Member of Maharashtra Legislative Assembly
- In office 2019–2024
- Preceded by: Sudhir Laxmanrao Parwe
- Succeeded by: Sanjay Meshram
- Constituency: Umred

Personal details
- Born: *Bhiwapur SubDivision , Umred, Nagpur,Maharashtra
- Party: Bharatiya Janata Party (BJP) (2024-Present);
- Other political affiliations: Shiv Sena (SHS) (2024); Indian National Congress (INC) (2015-2024); Independent (2014);
- Profession: Politician;

= Raju Devnath Parwe =

Indian politician

Raju Devnath Parwe is a leader of Bharatiya Janata Party (BJP) and a former member of the Maharashtra Legislative Assembly elected from Umred Assembly constituency in Nagpur city.

==Positions held==
2019: Elected to Maharashtra Legislative Assembly with 91,968 votes.

===Political career===
In 2015 Raju Parwe joined the Indian National Congress (INC).

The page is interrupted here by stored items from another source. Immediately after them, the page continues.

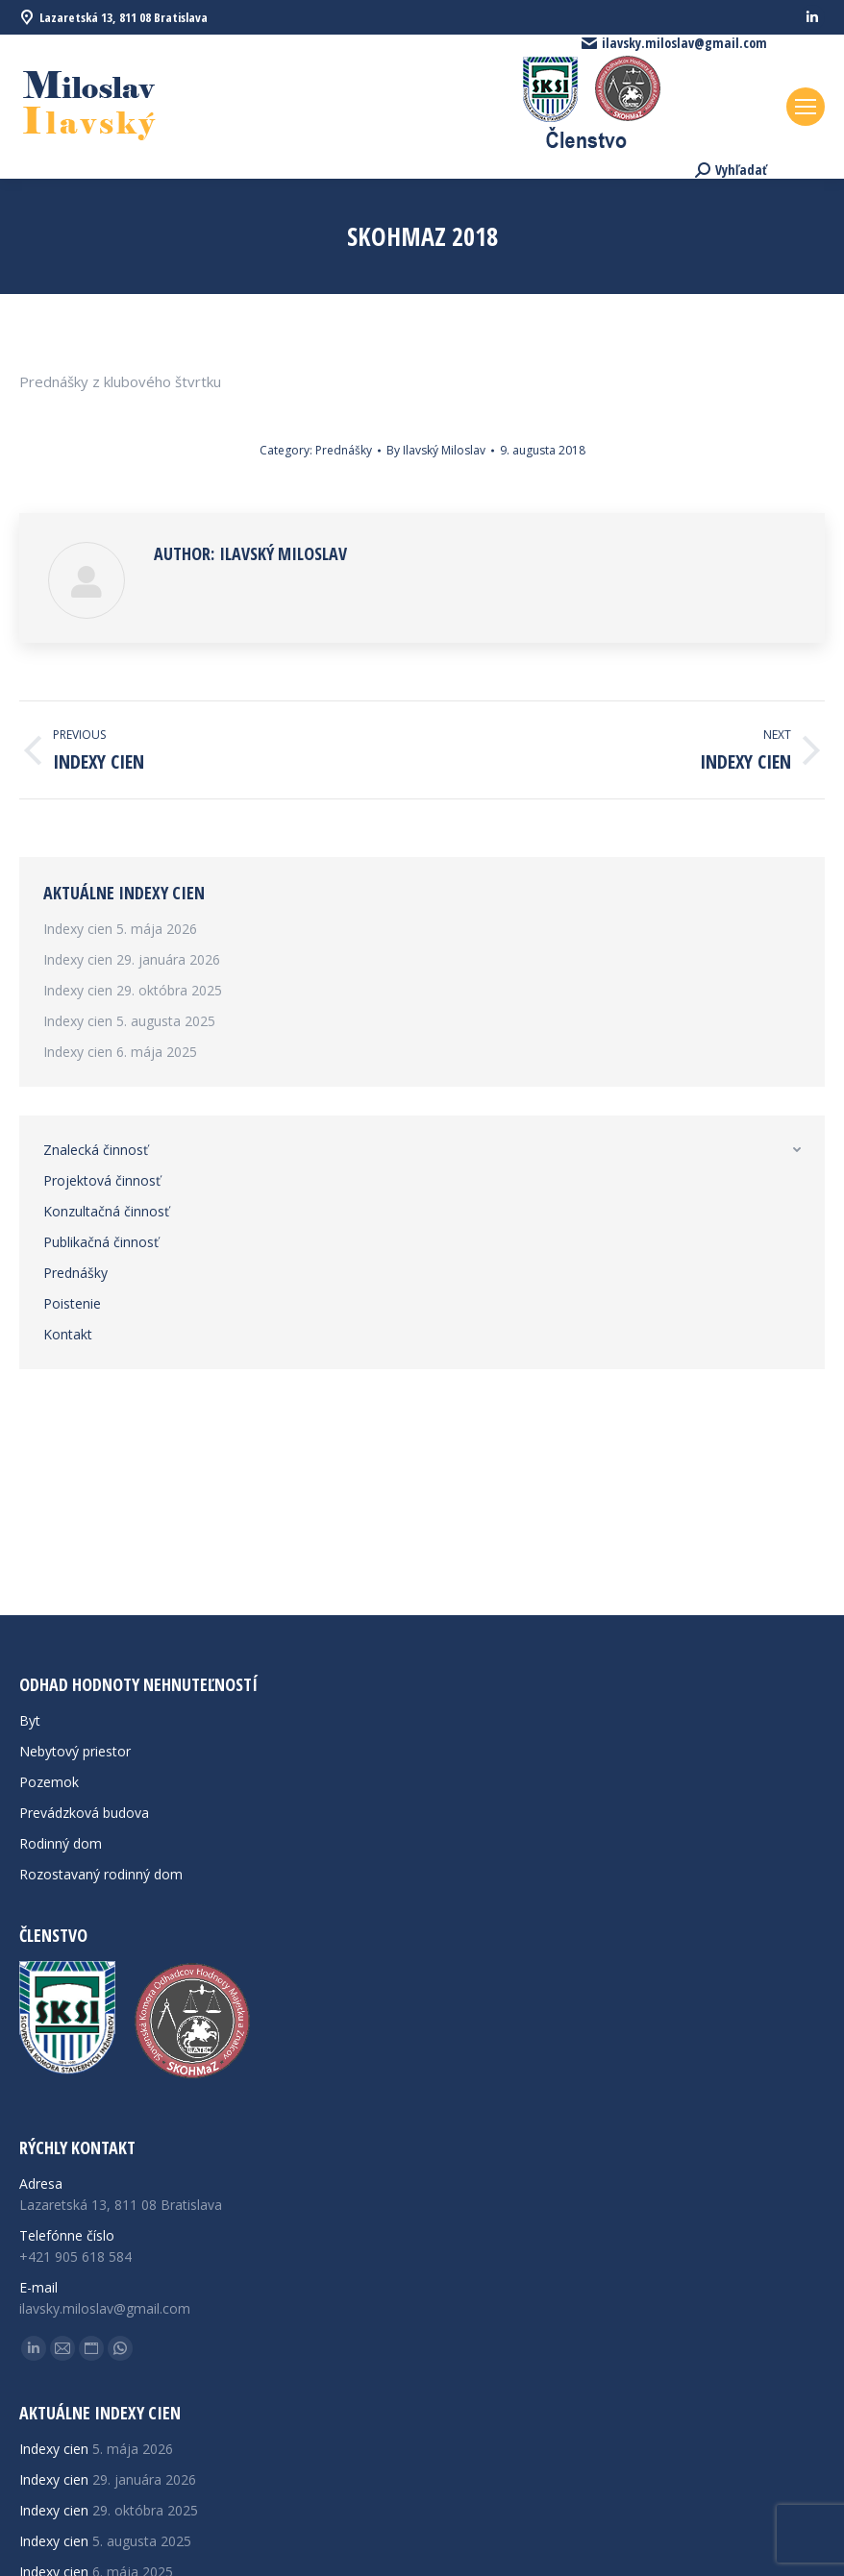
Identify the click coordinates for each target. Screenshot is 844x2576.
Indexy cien (77, 929)
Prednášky (343, 450)
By (435, 450)
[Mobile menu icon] (805, 106)
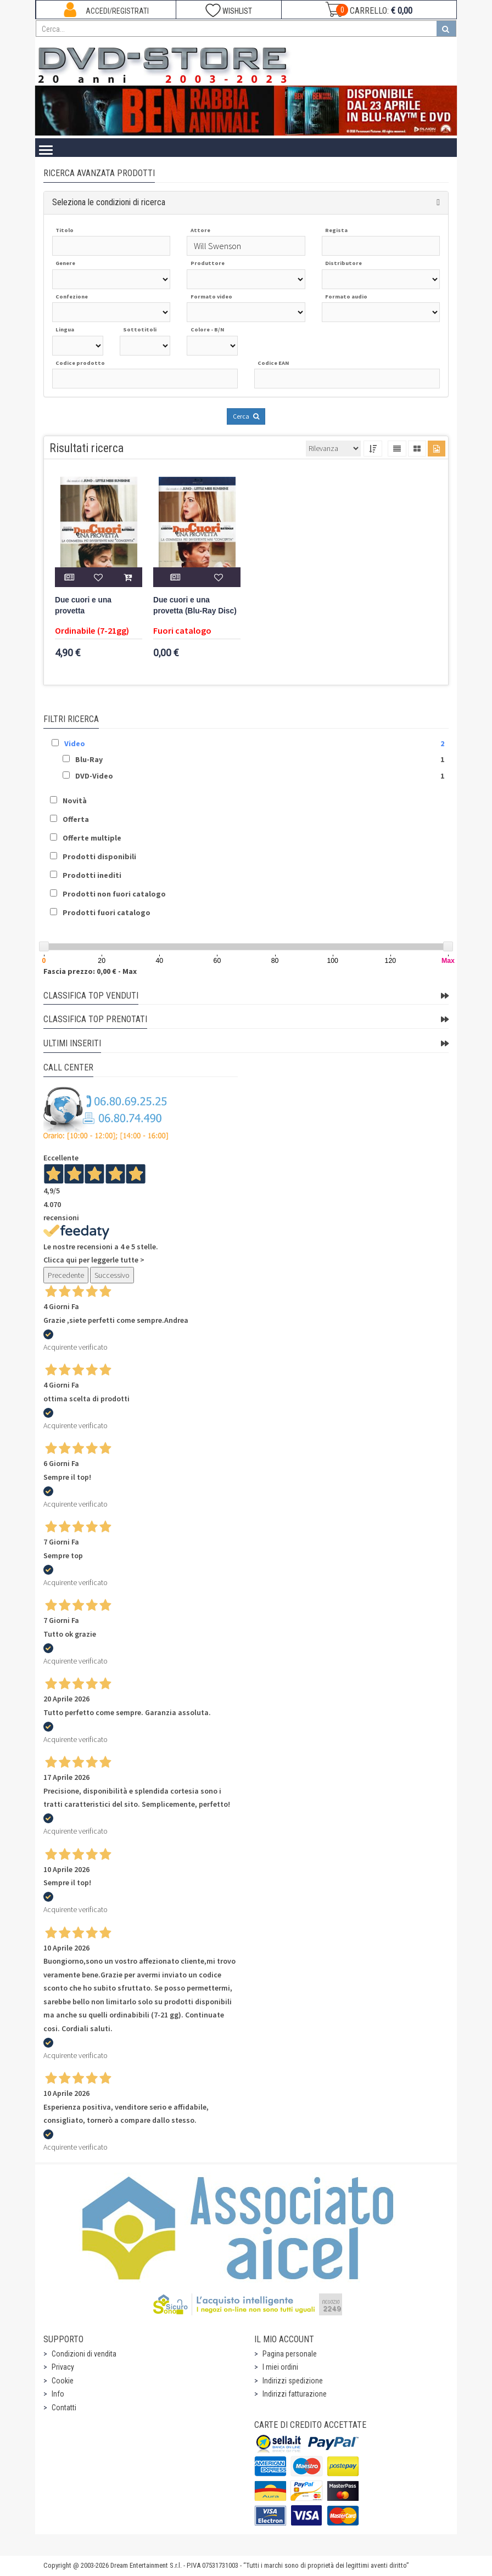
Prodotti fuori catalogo (106, 912)
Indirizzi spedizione (292, 2380)
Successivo (112, 1275)
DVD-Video (94, 776)
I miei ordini (280, 2367)
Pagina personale (289, 2353)
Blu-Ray (89, 759)
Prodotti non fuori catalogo (114, 894)
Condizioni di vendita (84, 2353)
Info (58, 2393)
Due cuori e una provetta (83, 605)
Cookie (63, 2380)
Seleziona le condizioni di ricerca (108, 202)
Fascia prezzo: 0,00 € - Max (90, 971)
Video (74, 743)
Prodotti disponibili (99, 856)
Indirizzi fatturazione (294, 2393)
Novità (75, 800)
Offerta (76, 819)
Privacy (63, 2367)
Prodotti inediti (92, 875)
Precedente (66, 1275)
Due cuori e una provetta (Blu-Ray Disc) (195, 605)
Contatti (64, 2407)
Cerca (246, 416)
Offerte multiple (92, 838)
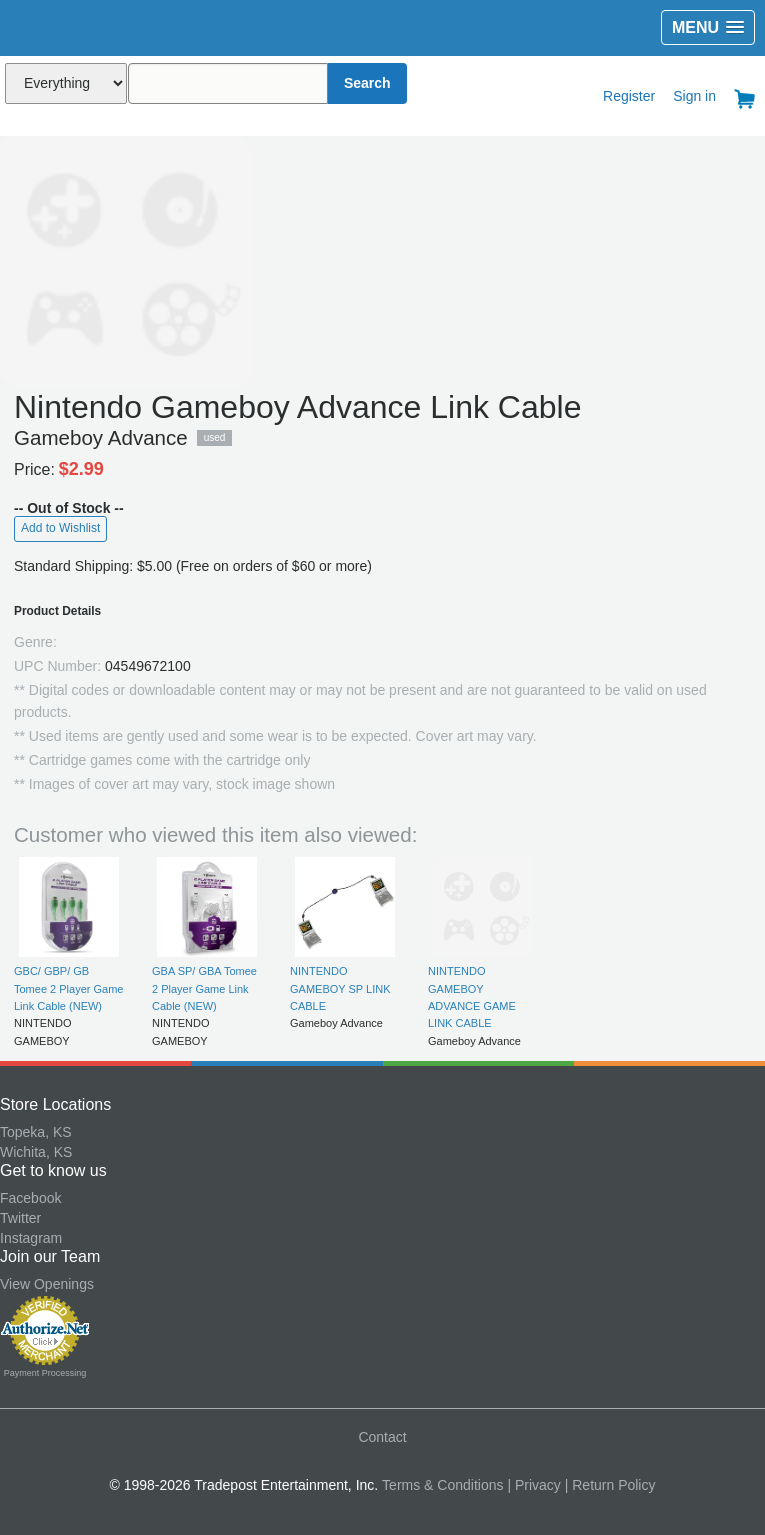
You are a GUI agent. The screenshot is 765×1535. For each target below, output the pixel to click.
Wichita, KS (36, 1152)
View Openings (47, 1284)
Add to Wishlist (60, 528)
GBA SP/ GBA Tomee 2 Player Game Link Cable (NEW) (204, 988)
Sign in (694, 96)
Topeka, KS (36, 1132)
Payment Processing (45, 1373)
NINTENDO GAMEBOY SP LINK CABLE (340, 988)
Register (629, 96)
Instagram (31, 1238)
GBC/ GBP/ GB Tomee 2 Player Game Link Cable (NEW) (68, 988)
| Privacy (533, 1485)
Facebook (30, 1198)
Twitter (20, 1218)
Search (367, 83)
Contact (382, 1437)
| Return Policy (610, 1485)
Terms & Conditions (442, 1485)
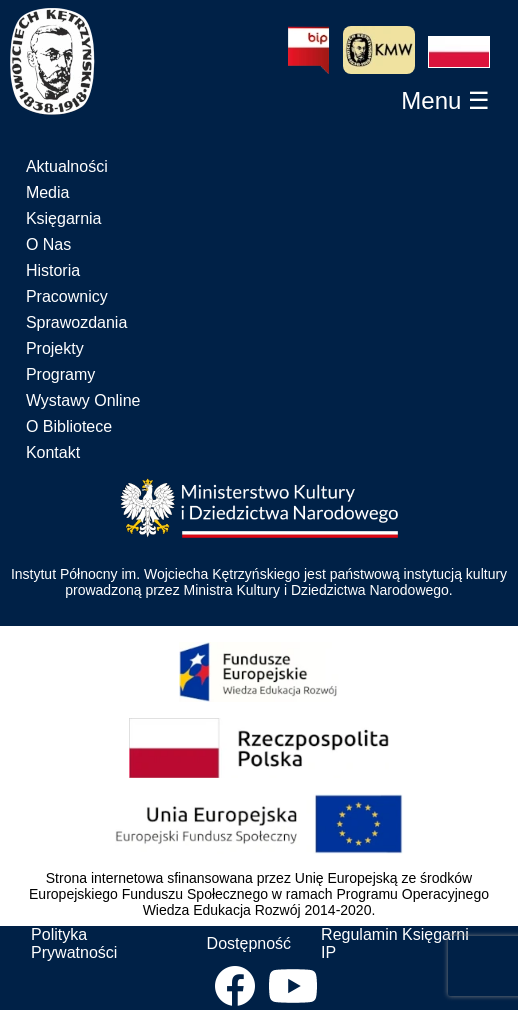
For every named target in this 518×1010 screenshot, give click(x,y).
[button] (459, 52)
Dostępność (249, 943)
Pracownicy (67, 296)
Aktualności (67, 166)
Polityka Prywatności (74, 943)
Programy (60, 374)
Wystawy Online (83, 400)
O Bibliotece (69, 426)
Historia (53, 270)
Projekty (55, 348)
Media (48, 192)
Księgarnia (64, 218)
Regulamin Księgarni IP (395, 943)
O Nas (48, 244)
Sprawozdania (76, 322)
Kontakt (53, 452)
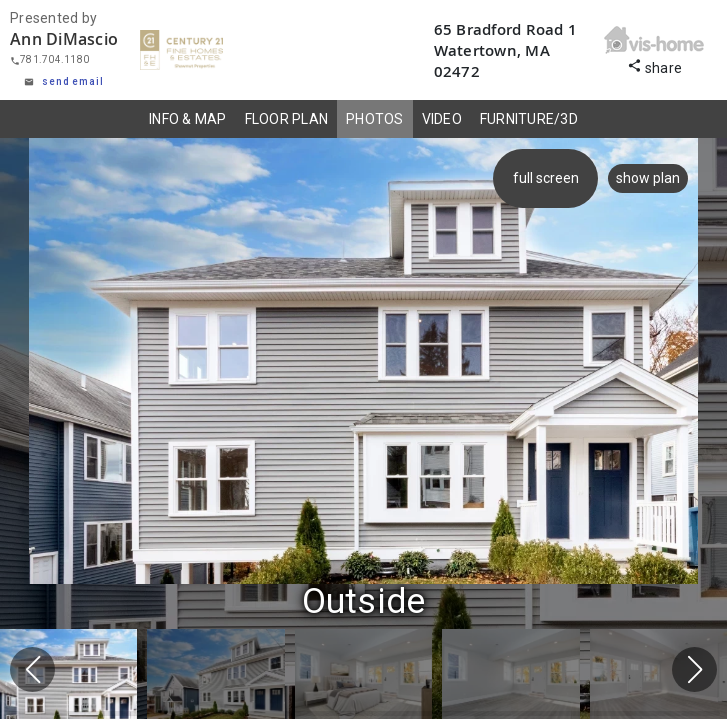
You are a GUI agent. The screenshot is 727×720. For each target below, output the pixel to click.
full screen (547, 178)
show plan (648, 178)
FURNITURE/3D (529, 119)
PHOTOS (375, 119)
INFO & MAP (188, 119)
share (655, 65)
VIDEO (442, 119)
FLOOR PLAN (287, 119)
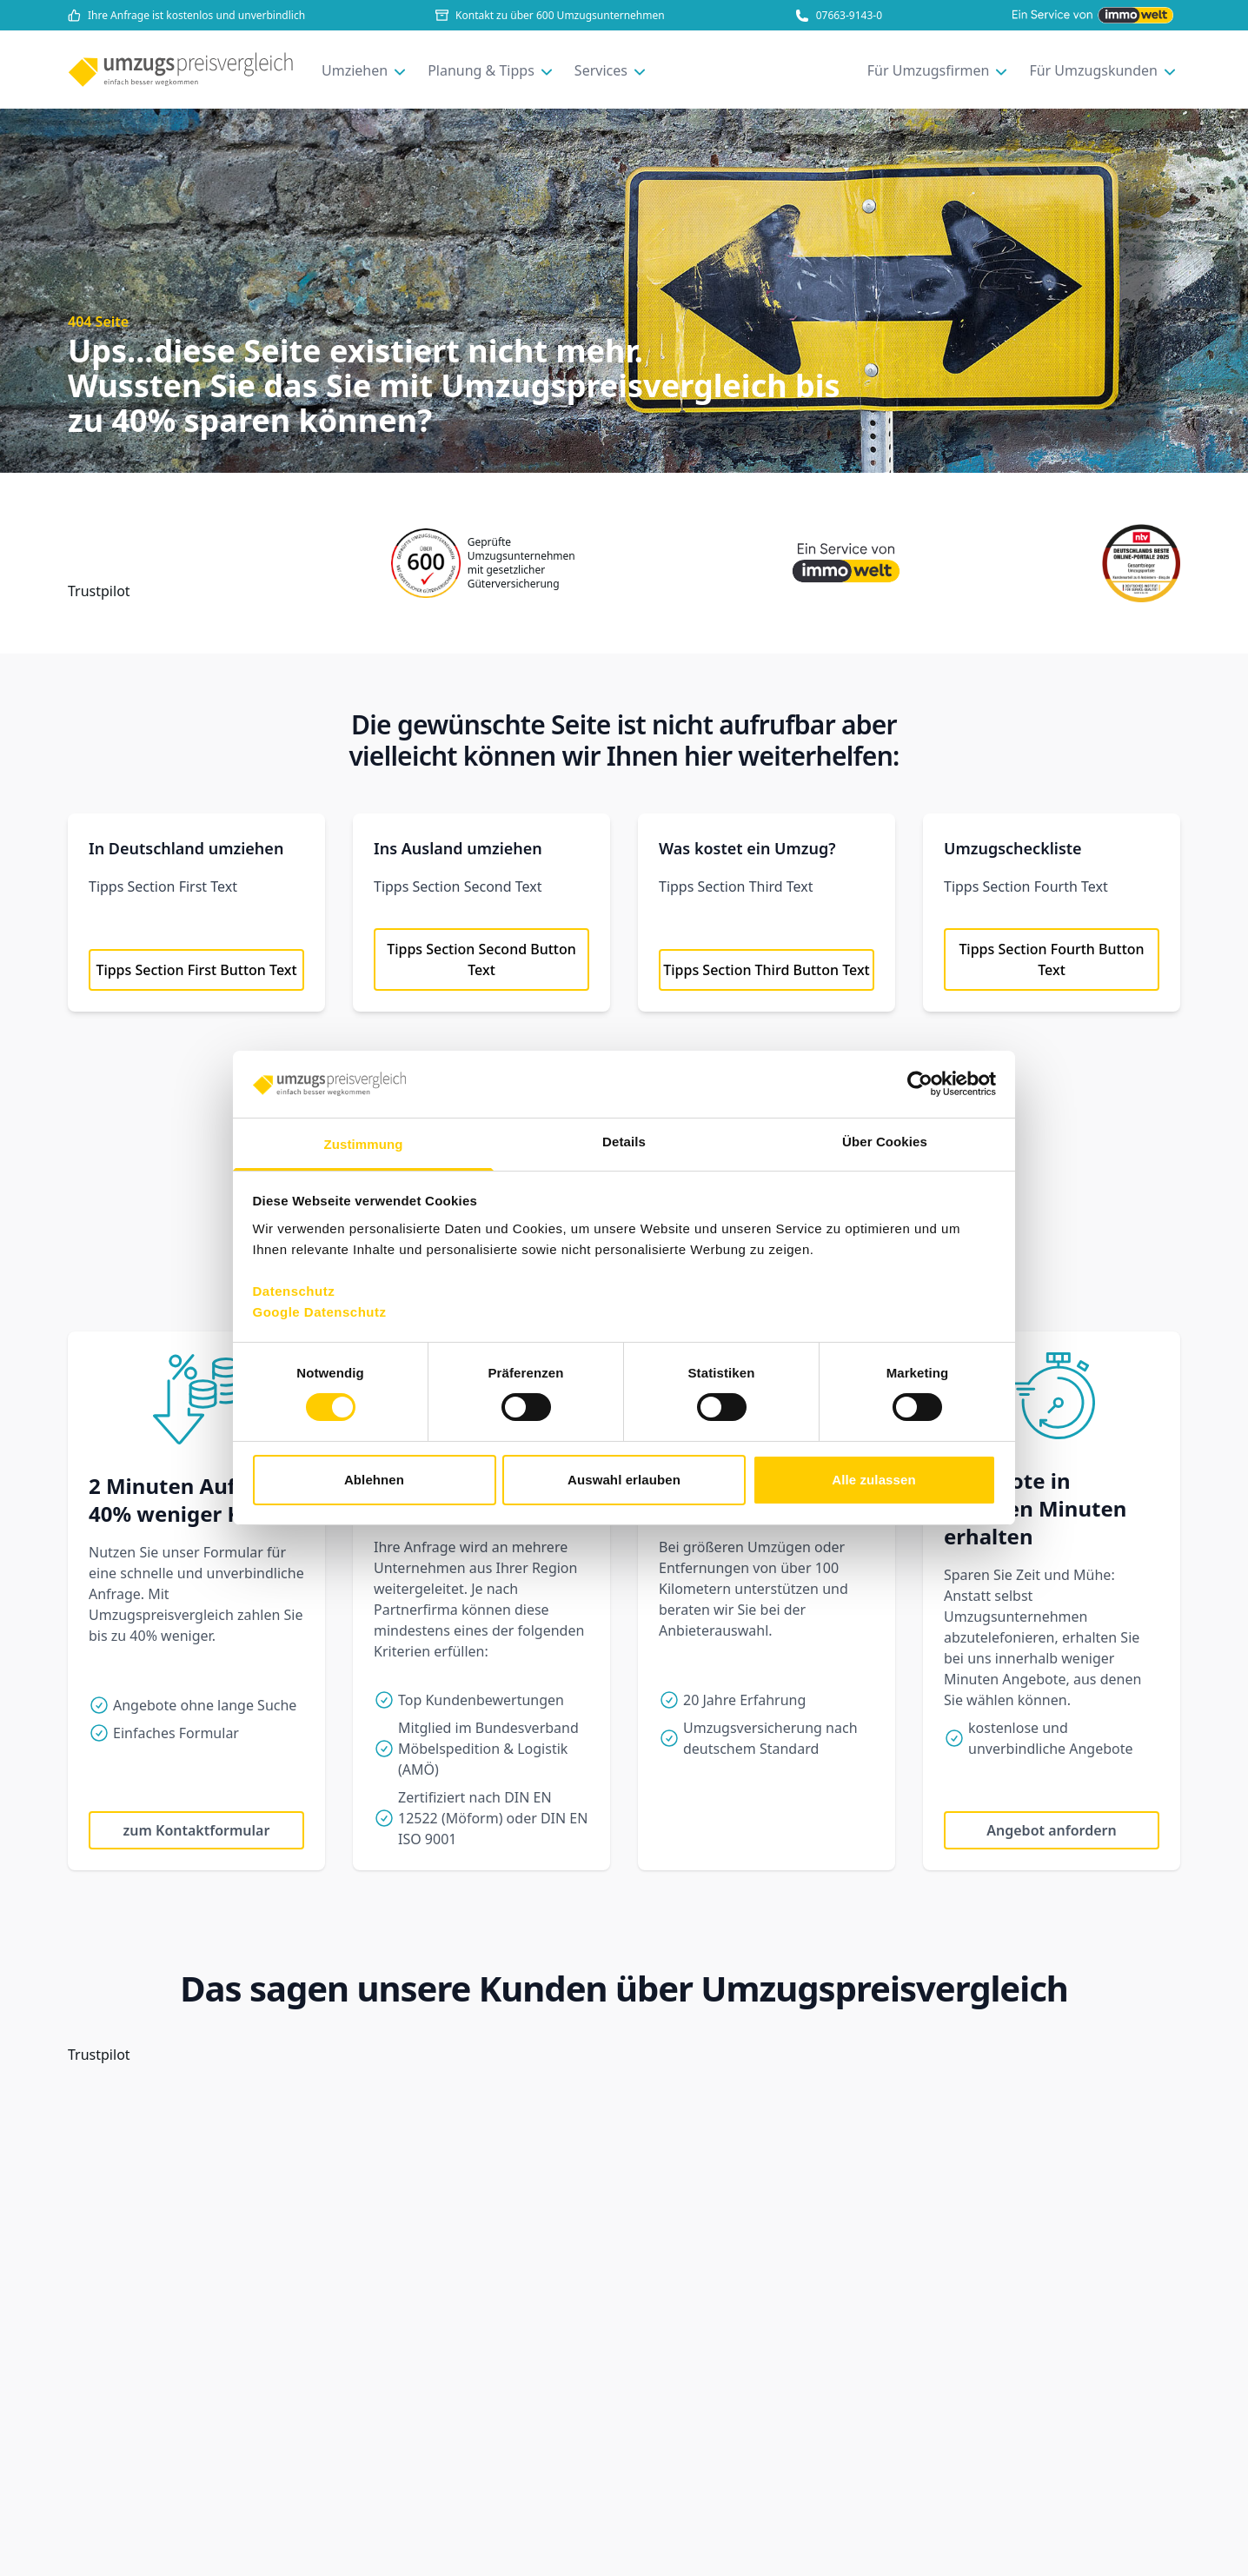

Before that, in 2014 he unsuccessfully fought from Umred Vidhan Sabha Seat as an independent candidate and lost by a margin of 68,002 votes. In 2019, the Congress Party offered him a ticket from Umred Vidhan Sabha Seat and he won by a margin of 18,029 votes. On 24 March 2024, Raju Parwe left the Congress Party as he was denied ticket from Ramtek Lok Sabha Seat. He Joined Eknath Shinde Led Shiv Sena (SHS) and got the ticket.

On 4 June 2024, Raju Parwe Lost To Indian National Congress Candidate, Shyamkumar (Bablu) Barve from Ramtek Lok Sabha Seat By A Margin Of 76,768 Votes.